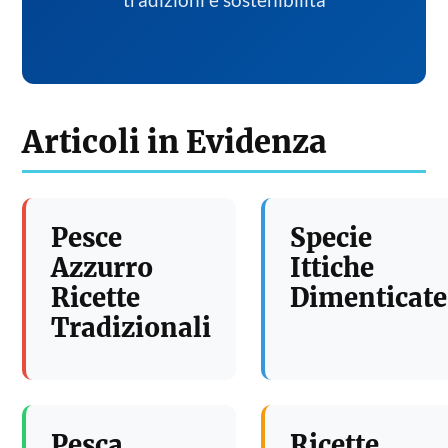
tradizioni e sostenibilita
Articoli in Evidenza
Pesce
Specie
Azzurro
Ittiche
Ricette
Dimenticate
Tradizionali
Pesca
Ricette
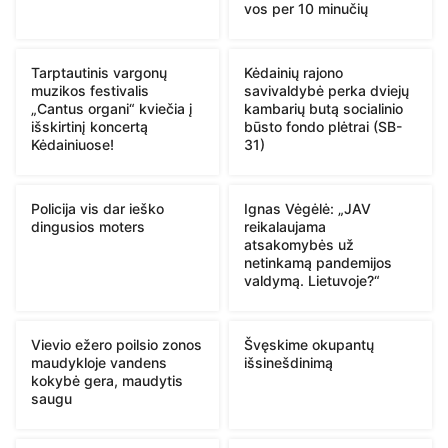
vos per 10 minučių
Tarptautinis vargonų
Kėdainių rajono
muzikos festivalis
savivaldybė perka dviejų
„Cantus organi“ kviečia į
kambarių butą socialinio
išskirtinį koncertą
būsto fondo plėtrai (SB-
Kėdainiuose!
31)
Policija vis dar ieško
Ignas Vėgėlė: „JAV
dingusios moters
reikalaujama
atsakomybės už
netinkamą pandemijos
valdymą. Lietuvoje?“
Vievio ežero poilsio zonos
Švęskime okupantų
maudykloje vandens
išsinešdinimą
kokybė gera, maudytis
saugu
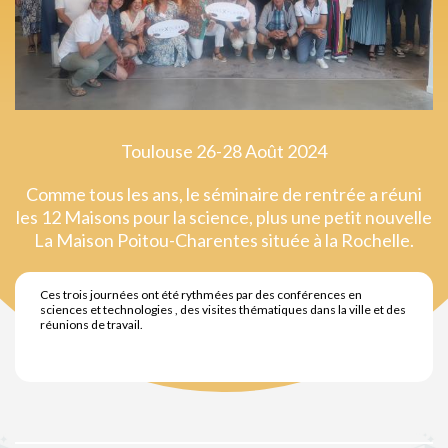
Toulouse 26-28 Août 2024
Comme tous les ans, le séminaire de rentrée a réuni
les 12 Maisons pour la science, plus une petit nouvelle
La Maison Poitou-Charentes située à la Rochelle.
Ces trois journées ont été rythmées par des conférences en
sciences et technologies , des visites thématiques dans la ville et des
réunions de travail.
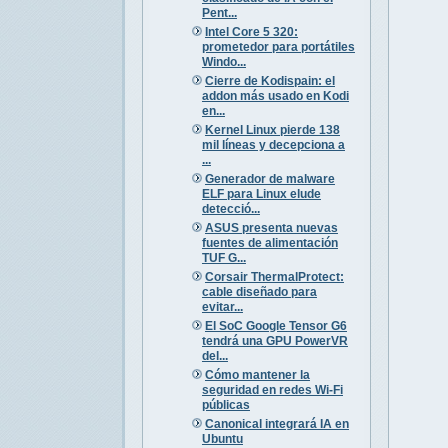
Pent...
Intel Core 5 320:
prometedor para portátiles
Windo...
Cierre de Kodispain: el
addon más usado en Kodi
en...
Kernel Linux pierde 138
mil líneas y decepciona a
...
Generador de malware
ELF para Linux elude
detecció...
ASUS presenta nuevas
fuentes de alimentación
TUF G...
Corsair ThermalProtect:
cable diseñado para
evitar...
El SoC Google Tensor G6
tendrá una GPU PowerVR
del...
Cómo mantener la
seguridad en redes Wi-Fi
públicas
Canonical integrará IA en
Ubuntu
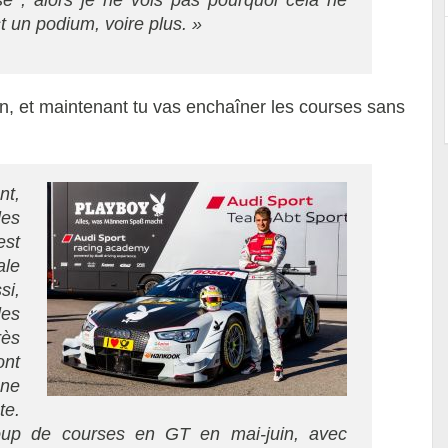
é ; alors je ne vois pas pourquoi cela ne
st un podium, voire plus. »
on, et maintenant tu vas enchaîner les courses sans
nt,
les
est
ale
si,
les
rès
ont
ne
e.
coup de courses en GT en mai-juin, avec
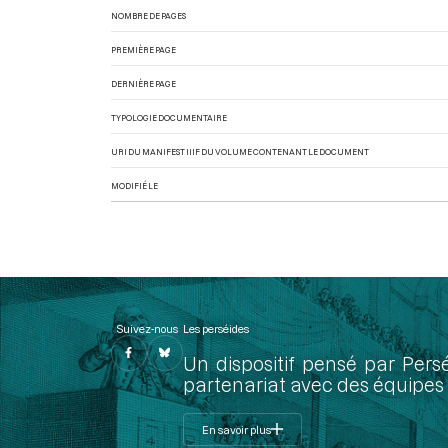
NOMBRE DE PAGES
PREMIÈRE PAGE
DERNIÈRE PAGE
TYPOLOGIE DOCUMENTAIRE
URI DU MANIFEST IIIF DU VOLUME CONTENANT LE DOCUMENT
MODIFIÉ LE
Suivez-nous
Les perséides
Un dispositif pensé par Pers
partenariat avec des équipes 
En savoir plus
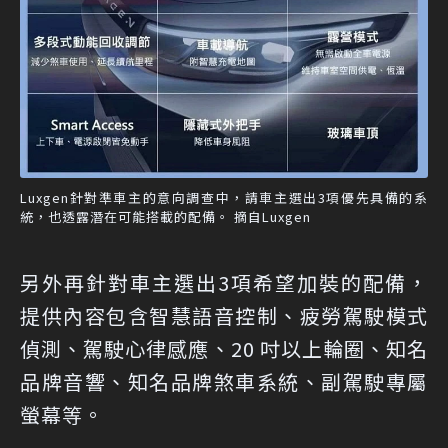
Luxgen針對準車主的意向調查中，請車主選出3項優先具備的系
統，也透露潛在可能搭載的配備。 摘自Luxgen
另外再針對車主選出3項希望加裝的配備，
提供內容包含智慧語音控制、疲勞駕駛模式
偵測、駕駛心律感應、20 吋以上輪圈、知名
品牌音響、知名品牌煞車系統、副駕駛專屬
螢幕等。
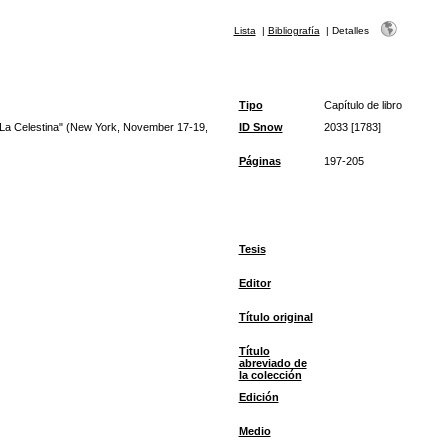
Lista
|
Bibliografía
|
Detalles
Tipo
Capítulo de libro
 "La Celestina" (New York, November 17-19,
ID Snow
2033 [1783]
Páginas
197-205
Tesis
Editor
Título original
Título
abreviado de
la colección
Edición
Medio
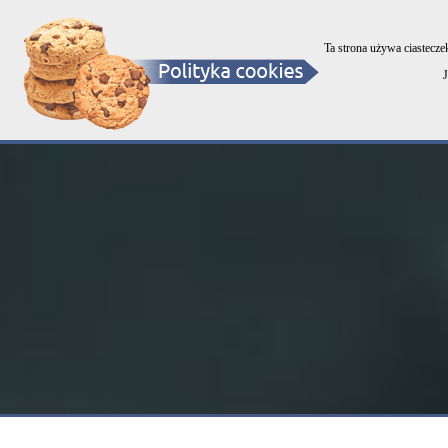
OKNA - DRZWI - BRAMY - ROLETY
Ta strona używa ciastecze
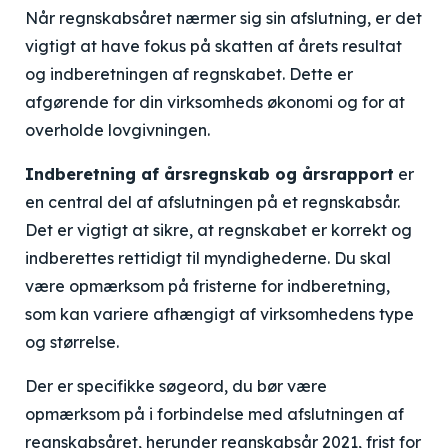
Når regnskabsåret nærmer sig sin afslutning, er det
vigtigt at have fokus på skatten af årets resultat
og indberetningen af regnskabet. Dette er
afgørende for din virksomheds økonomi og for at
overholde lovgivningen.
Indberetning af årsregnskab og årsrapport
er
en central del af afslutningen på et regnskabsår.
Det er vigtigt at sikre, at regnskabet er korrekt og
indberettes rettidigt til myndighederne. Du skal
være opmærksom på fristerne for indberetning,
som kan variere afhængigt af virksomhedens type
og størrelse.
Der er specifikke søgeord, du bør være
opmærksom på i forbindelse med afslutningen af
regnskabsåret, herunder
regnskabsår 2021
,
frist for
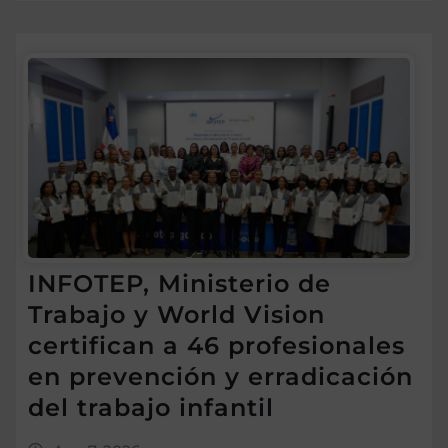
INFOTEP, Ministerio de
Trabajo y World Vision
certifican a 46 profesionales
en prevención y erradicación
del trabajo infantil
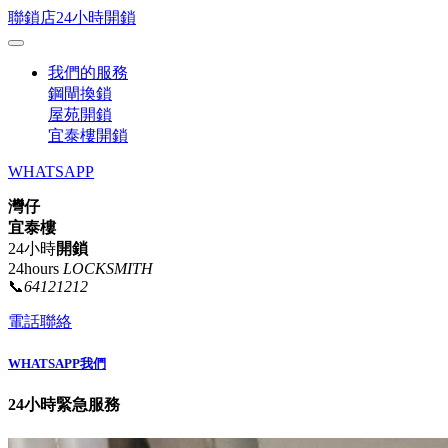
聯鎖店24小時開鎖
我們的服務
鋼閘換鎖
屋苑開鎖
宜泰樓開鎖
WHATSAPP
灣仔
宜泰樓
24小時
開鎖
24hours
LOCKSMITH
📞
64121212
電話聯絡
WHATSAPP我們
24小時緊急服務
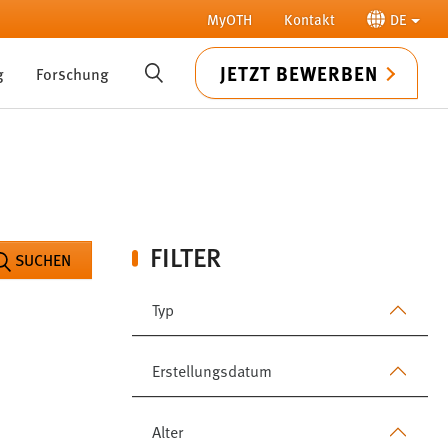
MyOTH
Kontakt
DE
JETZT BEWERBEN
g
Forschung
SUCHE
FILTER
SUCHEN
Typ
Erstellungsdatum
Alter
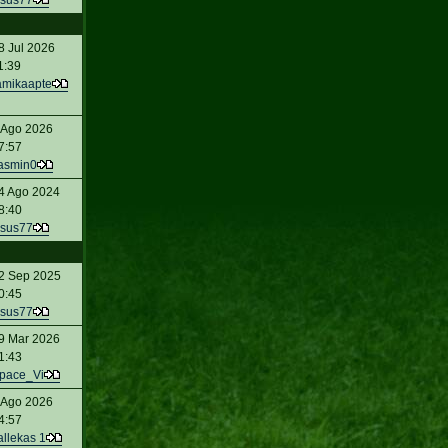
sus77
8 Jul 2026
1:39
amikaapte
 Ago 2026
7:57
asmin0
4 Ago 2024
8:40
sus77
2 Sep 2025
0:45
sus77
9 Mar 2026
1:43
pace_Vi
 Ago 2026
4:57
allekas 1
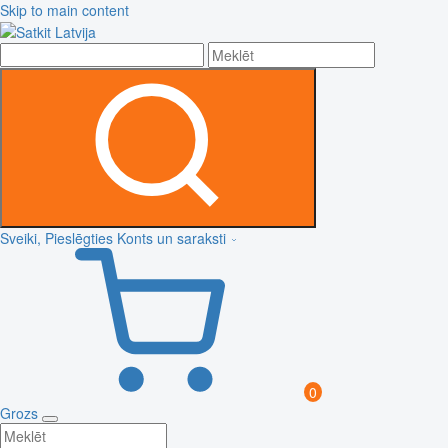
Skip to main content
Sveiki, Pieslēgties
Konts un saraksti
0
Grozs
────────────────
Write out the data above exactly, minus any images.

tradizioni e sostenibilita
Articoli in Evidenza
Pesce
Specie
Azzurro
Ittiche
Ricette
Dimenticate
Tradizionali
Pesca
Ricette
vos per 10 minučių
Tarptautinis vargonų
Kėdainių rajono
muzikos festivalis
savivaldybė perka dviejų
„Cantus organi“ kviečia į
kambarių butą socialinio
išskirtinį koncertą
būsto fondo plėtrai (SB-
Kėdainiuose!
31)
Policija vis dar ieško
Ignas Vėgėlė: „JAV
dingusios moters
reikalaujama
atsakomybės už
netinkamą pandemijos
valdymą. Lietuvoje?“
Vievio ežero poilsio zonos
Švęskime okupantų
maudykloje vandens
išsinešdinimą
kokybė gera, maudytis
saugu
Toulouse 26-28 Août 2024
Comme tous les ans, le séminaire de rentrée a réuni
les 12 Maisons pour la science, plus une petit nouvelle
La Maison Poitou-Charentes située à la Rochelle.
Ces trois journées ont été rythmées par des conférences en
sciences et technologies , des visites thématiques dans la ville et des
réunions de travail.
Pent...
Intel Core 5 320:
prometedor para portátiles
Windo...
Cierre de Kodispain: el
addon más usado en Kodi
en...
Kernel Linux pierde 138
mil líneas y decepciona a
...
Generador de malware
ELF para Linux elude
detecció...
ASUS presenta nuevas
fuentes de alimentación
TUF G...
Corsair ThermalProtect:
cable diseñado para
evitar...
El SoC Google Tensor G6
tendrá una GPU PowerVR
del...
Cómo mantener la
seguridad en redes Wi-Fi
públicas
Canonical integrará IA en
Ubuntu
é ; alors je ne vois pas pourquoi cela ne
st un podium, voire plus. »
on, et maintenant tu vas enchaîner les courses sans
nt,
les
est
ale
si,
les
rès
ont
ne
e.
coup de courses en GT en mai-juin, avec
NOMBRE DE PAGES
PREMIÈRE PAGE
DERNIÈRE PAGE
TYPOLOGIE DOCUMENTAIRE
URI DU MANIFEST IIIF DU VOLUME CONTENANT LE DOCUMENT
MODIFIÉ LE
Suivez-nous
Les perséides
Un dispositif pensé par Pers
partenariat avec des équipes 
En savoir plus
Luxgen針對準車主的意向調查中，請車主選出3項優先具備的系
統，也透露潛在可能搭載的配備。 摘自Luxgen
另外再針對車主選出3項希望加裝的配備，
提供內容包含智慧語音控制、疲勞駕駛模式
偵測、駕駛心律感應、20 吋以上輪圈、知名
品牌音響、知名品牌煞車系統、副駕駛專屬
螢幕等。
Lista
|
Bibliografía
|
Detalles
Tipo
Capítulo de libro
 "La Celestina" (New York, November 17-19,
ID Snow
2033 [1783]
Páginas
197-205
Tesis
Editor
Título original
Título
abreviado de
la colección
Edición
Medio
OKNA - DRZWI - BRAMY - ROLETY
Ta strona używa ciastecze
Når regnskabsåret nærmer sig sin afslutning, er det
vigtigt at have fokus på skatten af årets resultat
og indberetningen af regnskabet. Dette er
afgørende for din virksomheds økonomi og for at
overholde lovgivningen.
Indberetning af årsregnskab og årsrapport
er
en central del af afslutningen på et regnskabsår.
Det er vigtigt at sikre, at regnskabet er korrekt og
indberettes rettidigt til myndighederne. Du skal
være opmærksom på fristerne for indberetning,
som kan variere afhængigt af virksomhedens type
og størrelse.
Der er specifikke søgeord, du bør være
opmærksom på i forbindelse med afslutningen af
regnskabsåret, herunder
regnskabsår 2021
,
frist for
INFOTEP, Ministerio de
Trabajo y World Vision
certifican a 46 profesionales
en prevención y erradicación
del trabajo infantil
聯鎖店24小時開鎖
我們的服務
鋼閘換鎖
屋苑開鎖
宜泰樓開鎖
WHATSAPP
灣仔
宜泰樓
24小時
開鎖
24hours
LOCKSMITH
📞
64121212
電話聯絡
WHATSAPP我們
24小時緊急服務
MyOTH
Kontakt
DE
JETZT BEWERBEN
g
Forschung
SUCHE
FILTER
SUCHEN
Typ
Erstellungsdatum
Alter
sus77
8 Jul 2026
1:39
amikaapte
 Ago 2026
7:57
asmin0
4 Ago 2024
8:40
sus77
2 Sep 2025
0:45
sus77
9 Mar 2026
1:43
pace_Vi
 Ago 2026
4:57
allekas 1
Skip to main content
Sveiki, Pieslēgties
Konts un saraksti
0
Grozs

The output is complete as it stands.